The expected number of random elements to generate a finite Abelian group (Q5948361)

For a finite group \(G\), let \(r(G)\) denote the minimal number of generators of \(G\). Also let \(E(G)\) denote the expected number of elements from \(G\), independently chosen with the uniform distribution, to generate \(G\). Clearly, \(E(G)\geq r(G)\). Let \(e(G)=E(G)-r(G)\), the excess of \(G\). For the symmetric group \(S_n\) and the alternating group \(A_n\), the results of \textit{J. D. Dixon} [Math. Z. 110, 199-205 (1969; Zbl 0176.29901)] yield that \(E(S_n)=2.5+o(1)\) and \(E(A_n)=2+o(1)\) as \(n\to\infty\). From the results of \textit{W. M. Kantor} and \textit{A. Lubotzky} [Geom.

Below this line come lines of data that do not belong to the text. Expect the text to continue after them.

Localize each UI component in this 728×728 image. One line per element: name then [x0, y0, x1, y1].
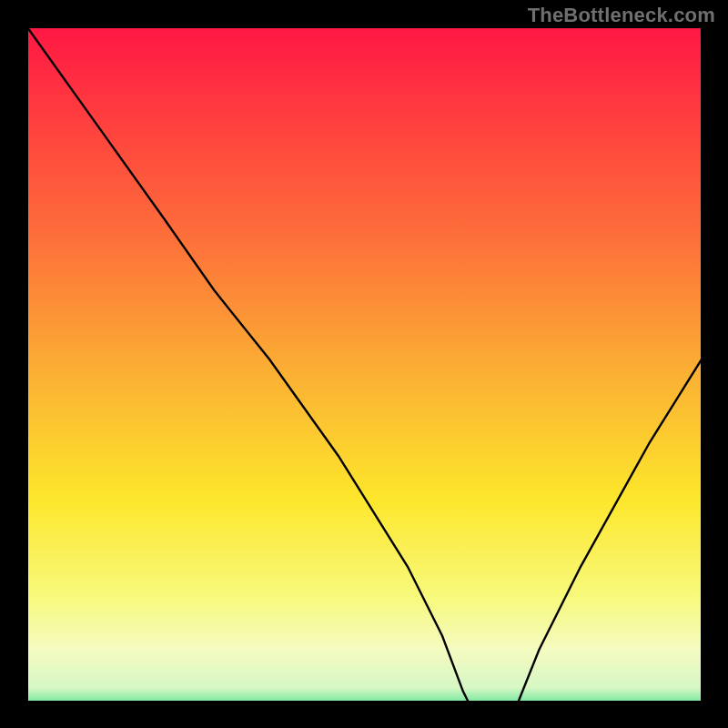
bottleneck-plot — [0, 0, 728, 728]
chart-frame: TheBottleneck.com — [0, 0, 728, 728]
plot-background — [27, 27, 719, 719]
watermark-text: TheBottleneck.com — [528, 4, 715, 27]
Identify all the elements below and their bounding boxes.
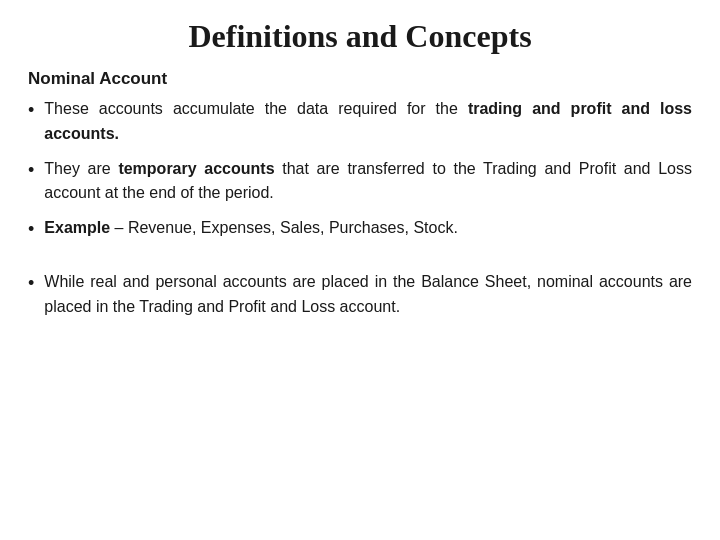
bullet-text-2: They are temporary accounts that are tra… (44, 157, 692, 207)
bold-text-1: trading and profit and loss accounts. (44, 100, 692, 142)
bullet-item-2: • They are temporary accounts that are t… (28, 157, 692, 207)
page: Definitions and Concepts Nominal Account… (0, 0, 720, 540)
bold-text-3: Example (44, 219, 110, 236)
content-area: Nominal Account • These accounts accumul… (28, 69, 692, 522)
bullet-text-4: While real and personal accounts are pla… (44, 270, 692, 320)
bullet-list: • These accounts accumulate the data req… (28, 97, 692, 254)
divider-space (28, 254, 692, 266)
bullet-item-4: • While real and personal accounts are p… (28, 270, 692, 320)
extra-bullet-list: • While real and personal accounts are p… (28, 266, 692, 330)
bullet-text-3: Example – Revenue, Expenses, Sales, Purc… (44, 216, 692, 241)
bullet-symbol-4: • (28, 270, 34, 298)
page-title: Definitions and Concepts (28, 18, 692, 55)
bullet-symbol-3: • (28, 216, 34, 244)
bullet-text-1: These accounts accumulate the data requi… (44, 97, 692, 147)
bullet-item-3: • Example – Revenue, Expenses, Sales, Pu… (28, 216, 692, 244)
bullet-symbol-1: • (28, 97, 34, 125)
bullet-symbol-2: • (28, 157, 34, 185)
bold-text-2: temporary accounts (118, 160, 274, 177)
bullet-item-1: • These accounts accumulate the data req… (28, 97, 692, 147)
section-heading: Nominal Account (28, 69, 692, 89)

Dedicata 36, No. 1, 67-87 (1990; Zbl 0718.20011)] and \textit{M. W. Liebeck} and \textit{A. Shalev} [Geom. Dedicata 56, No. 1, 103-113 (1995; Zbl 0836.20068)], the numbers \(e(G)\) are unbounded in general but the relation \(E(G)=2+o(1)\) holds for any finite nonabelian simple group \(G\) as \(|G|\to\infty\). In the paper under review the author computes the excess \(e(G)\) for any finite Abelian group \(G\). Corollary 2 states that \(\sup\{e(G):G\text{ a finite Abelian group }\}=2.118456563\dots\). Thus the numbers \(e(G)\) remain uniformly bounded for finite Abelian groups, for finite simple groups, for the symmetric groups, and -- by the remarks at the end of the paper -- for finite nilpotent groups.